Matters of fact are true __________.
It’s an adverb.
Contingently.
It is true that there is a rose bush in my backyard, but it might not have been true (I could have killed it last week, for example). It is true that the sun rose this morning, but it might not have (the sun could have been destroyed overnight - though in that case, we’d all be dead, so the question wouldn’t really arise, but still.)
The denial of a (true) matter of fact is false, but not impossible.
Fill in the blanks and explain.
Relations of ideas are true ___ ______________.
By necessity. It is impossible for them to be false.
It isn’t just true that in Euclidean geometry the interior angles of a triangle add up to 180 degrees, it is literally impossible for it not to be true. It would then cease to be Euclidean geometry. That they do add up to 180 degrees follows from the meanings of the terms we use.
Why can’t knowledge of cause and effect relationships be relations of ideas?
According to Hume.
“Putting a pot of water over a fire causes the water to get hot and boil.”

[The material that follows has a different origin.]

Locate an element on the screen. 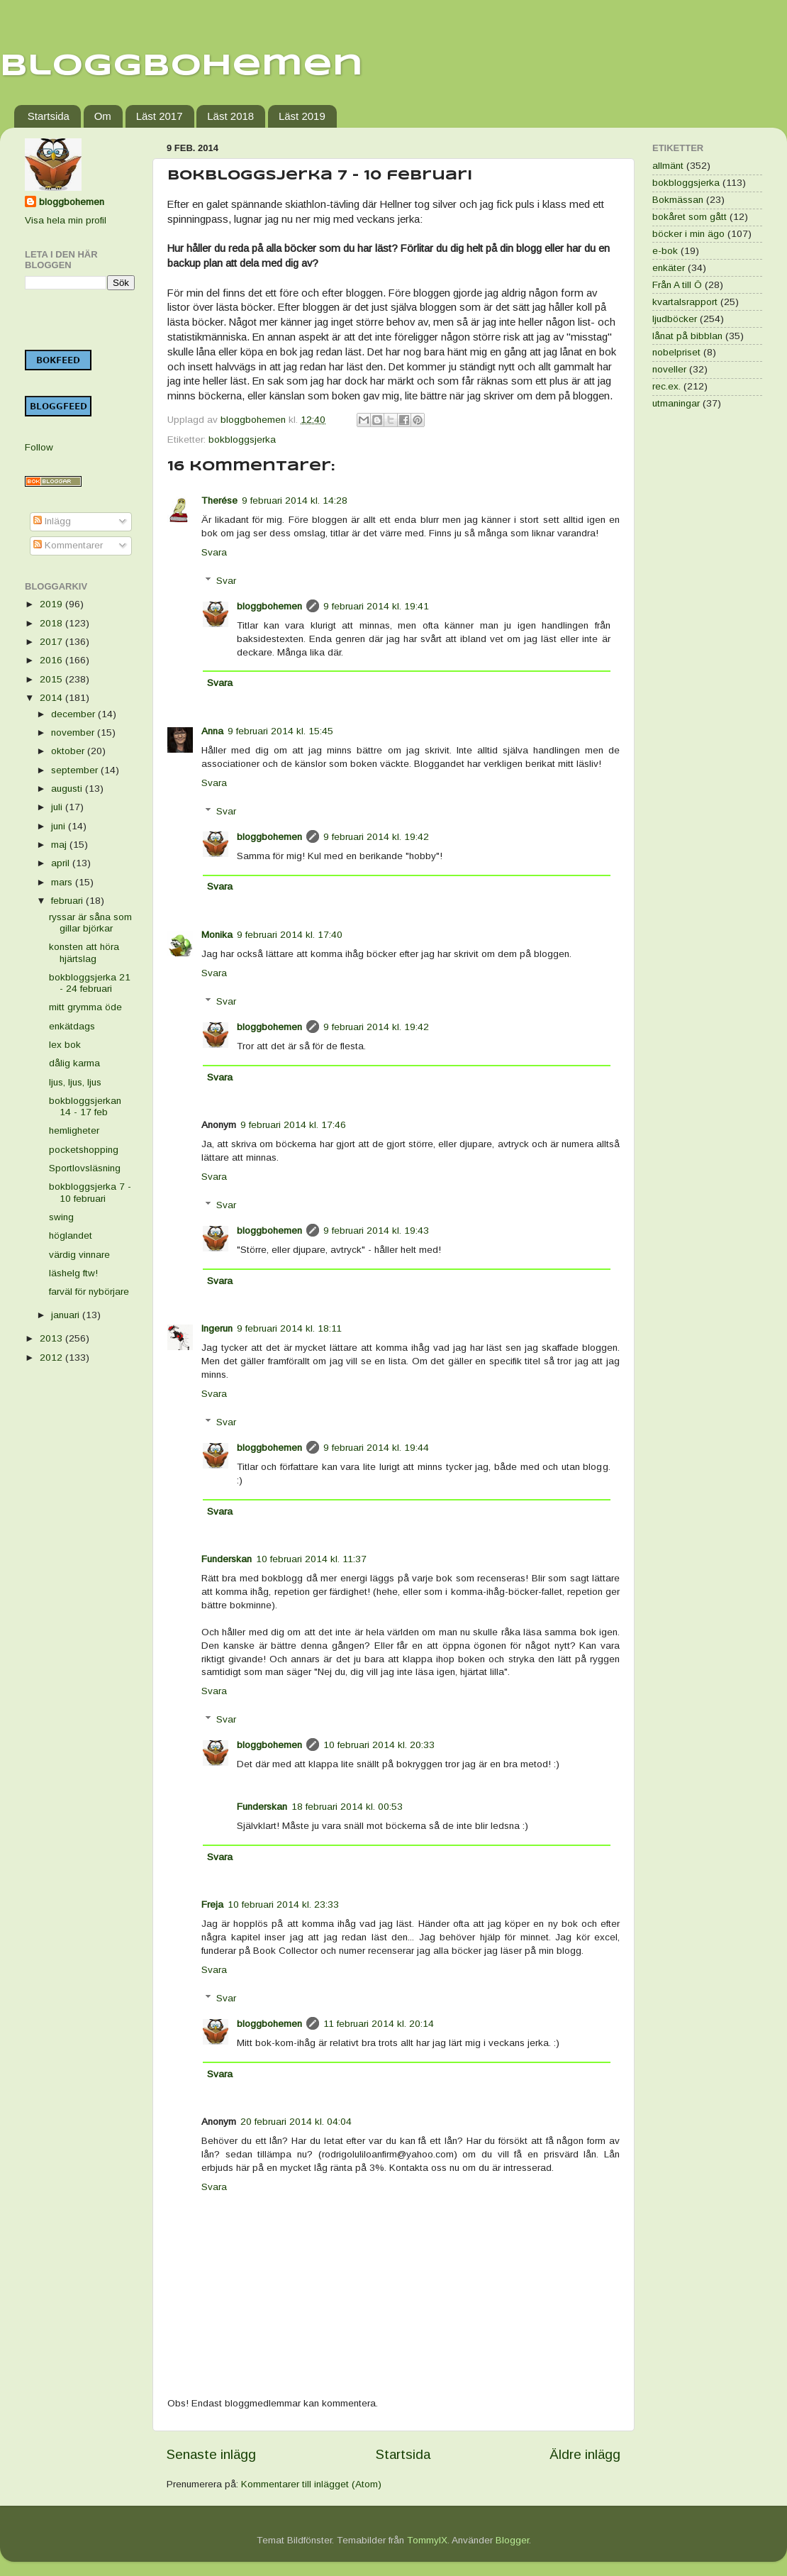 The width and height of the screenshot is (787, 2576). Startsida is located at coordinates (48, 116).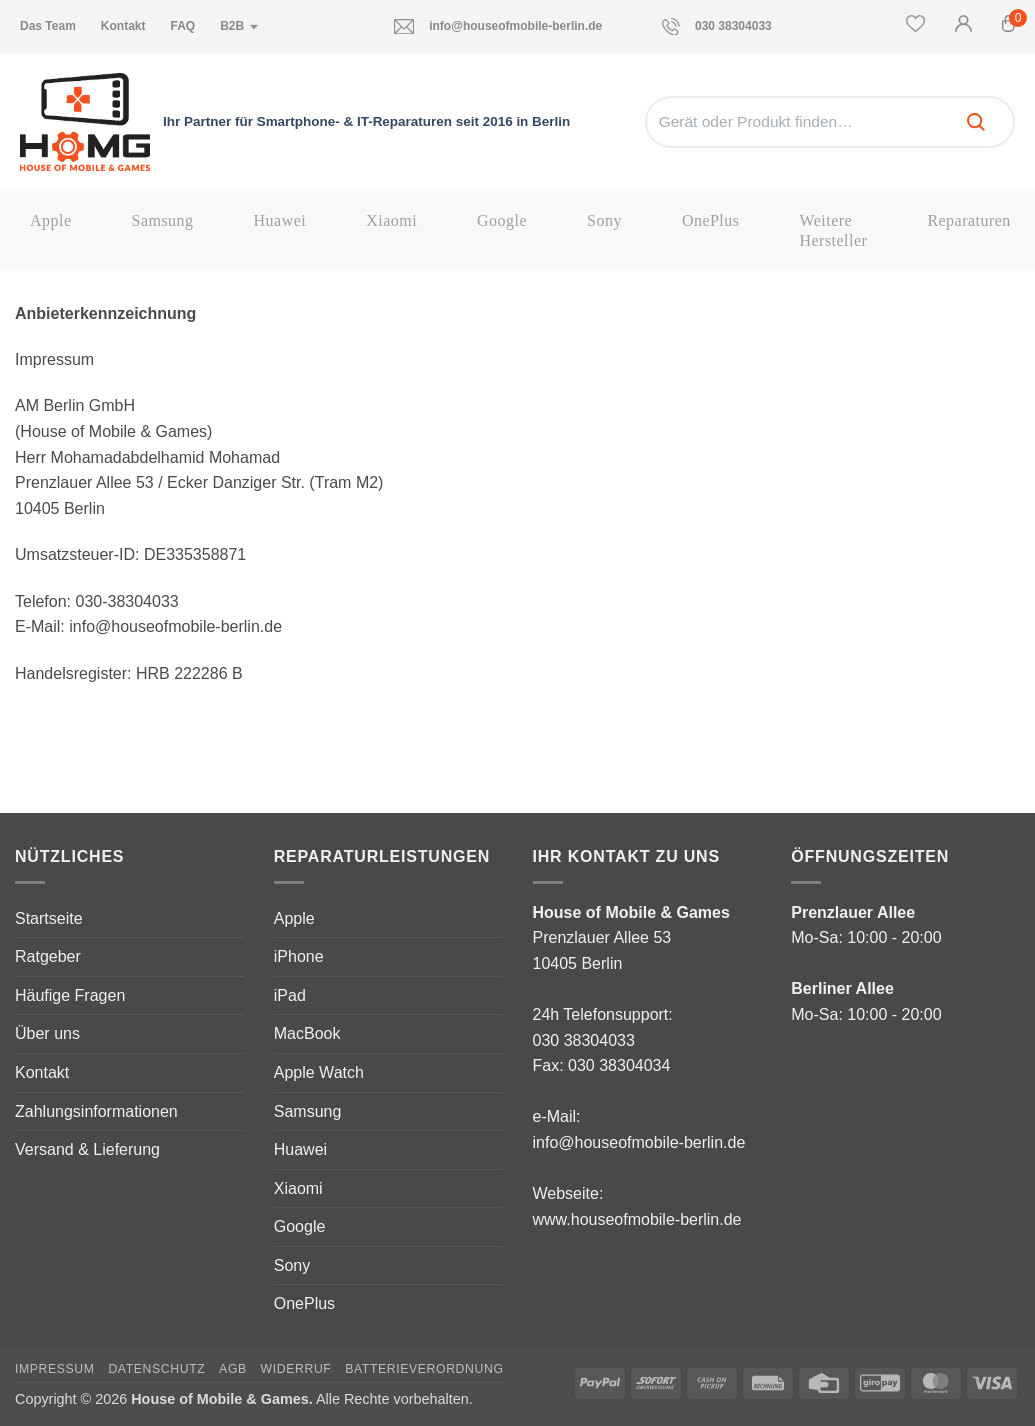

Because we can’t figure them out just by thinking. They don’t follow from the definitions of the terms and the opposite of them may be false but not impossible.
Why can’t knowledge of cause and effect relationships be matters of fact?
According to Hume.
“Putting a pot of water over a fire causes the water to get hot and boil.”
They make claims that go beyond what we can perceive. We can see water boiling once or some finite number of times, but the causal claim says that it will always happen when we put a pot of water over fire under the right conditions.
Fill in the blanks.
Hume argues that we discover cause and effect relationships (laws of nature) by __________.
Observing what happens.
Events of Type A are followed by events of Type B. We learn that whenever a Type A event is not followed by a Type B event, the Type A event was different than usual in some way. So, we conclude that Type A events cause Type B events.
What is the problem with the Type A/Type B model?
We cannot actually know that it will happen every time in the future from what has happened every time in the past. That they have always been connected like that in the past would only be evidence if we had reason to believe that the future would be like the past in the relevant respects - that because previous Type A events were followed by Type B events, all future ones would be as well. But that is precisely our question: how do we know that the future will be like the past? This is a “begging the question” fallacy.
Define the term.
Begging the question
The “begging the question” fallacy occurs when we assume the truth of the very thing we are trying to prove. It is a tautological error.
Define the idea.
Constant conjunction
It is the connection we make when we believe that one event causes another. Hume argues that all we mean when we say that “events of Type A cause events of Type B” is that they are so connected in our minds such that we expect the one to follow from the other. it is a habit of thought.
On what points does Popper agree with Hume?
- There is no reason to think that the future will be like the past.
- There is no way to logically justify our belief in the laws of nature (causal relationships).
On what point does Popper disagree with Hume?
What causes us to believe in laws of nature.